• PROBLEM STATEMENT
Give a verbatim copy of the lines below, minus the pictures.

• Page-level text extractions
-=-=-

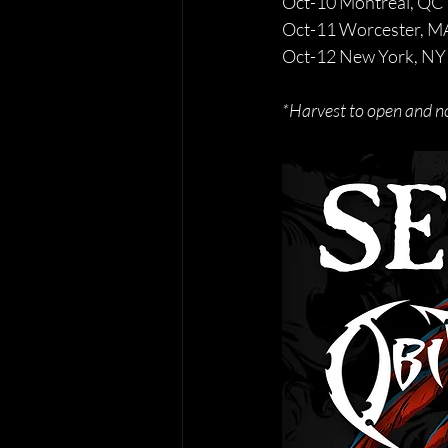
Oct-10 Montreal, QC 
Oct-11 Worcester, MA
Oct-12 New York, NY 
*Harvest to open and n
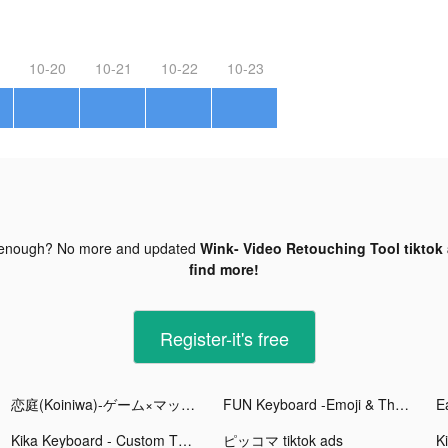
10-20
10-21
10-22
10-23
 enough? No more and updated
Wink- Video Retouching Tool tiktok
find more!
Register-it's free
恋庭(Koiniwa)-ゲーム×マッチング- tiktok ads
FUN Keyboard -Emoji & Themes tiktok ads
Kika Keyboard - Custom Themes tiktok ads
ピッコマ tiktok ads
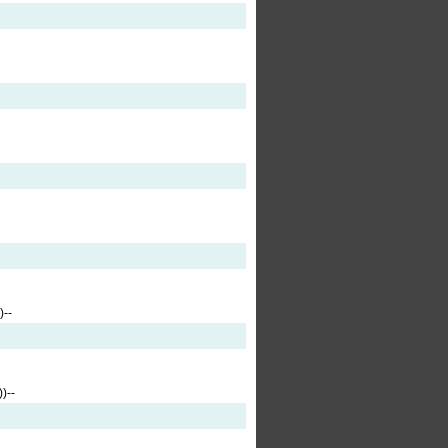
--
)--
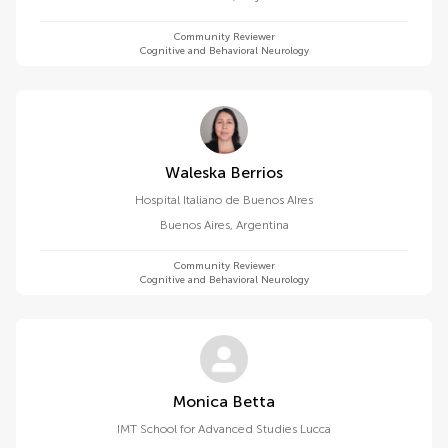
Community Reviewer
Cognitive and Behavioral Neurology
Waleska Berrios
Hospital Italiano de Buenos AIres
Buenos Aires
,
Argentina
Community Reviewer
Cognitive and Behavioral Neurology
Monica Betta
IMT School for Advanced Studies Lucca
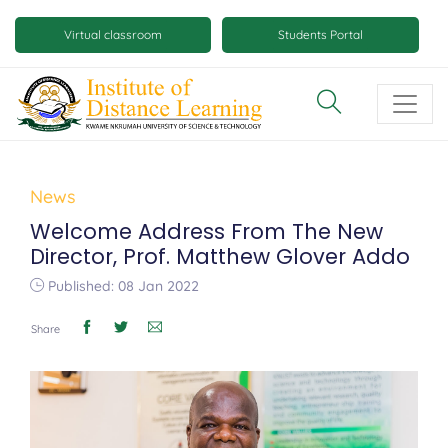
Skip
Mobile
to
Virtual classroom
Students Portal
main
virtual
content
class
and
virtual
space
News
buttons
Welcome Address From The New
Director, Prof. Matthew Glover Addo
Published: 08 Jan 2022
Share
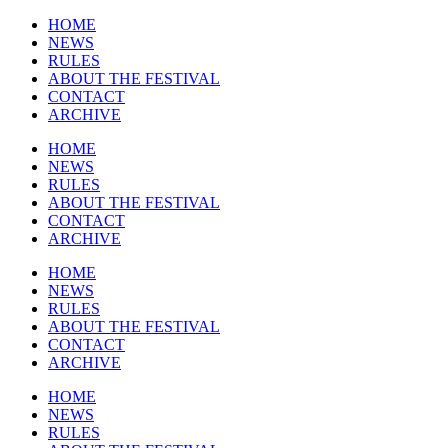
HOME
NEWS
RULES
ABOUT THE FESTIVAL
CONTACT
ARCHIVE
HOME
NEWS
RULES
ABOUT THE FESTIVAL
CONTACT
ARCHIVE
HOME
NEWS
RULES
ABOUT THE FESTIVAL
CONTACT
ARCHIVE
HOME
NEWS
RULES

-=-=-

• EXERCISE SOLUTION
Oct-10 Montreal, QC 
Oct-11 Worcester, MA
Oct-12 New York, NY 
*Harvest to open and n
10-20
10-21
10-22
10-23
 enough? No more and updated
Wink- Video Retouching Tool tiktok
find more!
Register-it's free
恋庭(Koiniwa)-ゲーム×マッチング- tiktok ads
FUN Keyboard -Emoji & Themes tiktok ads
Kika Keyboard - Custom Themes tiktok ads
ピッコマ tiktok ads
--
)--
Community Reviewer
Cognitive and Behavioral Neurology
Waleska Berrios
Hospital Italiano de Buenos AIres
Buenos Aires
,
Argentina
Community Reviewer
Cognitive and Behavioral Neurology
Monica Betta
IMT School for Advanced Studies Lucca
Skip
Mobile
to
Virtual classroom
Students Portal
main
virtual
content
class
and
virtual
space
News
buttons
Welcome Address From The New
Director, Prof. Matthew Glover Addo
Published: 08 Jan 2022
Share
HOME
NEWS
RULES
ABOUT THE FESTIVAL
CONTACT
ARCHIVE
HOME
NEWS
RULES
ABOUT THE FESTIVAL
CONTACT
ARCHIVE
HOME
NEWS
RULES
ABOUT THE FESTIVAL
CONTACT
ARCHIVE
HOME
NEWS
RULES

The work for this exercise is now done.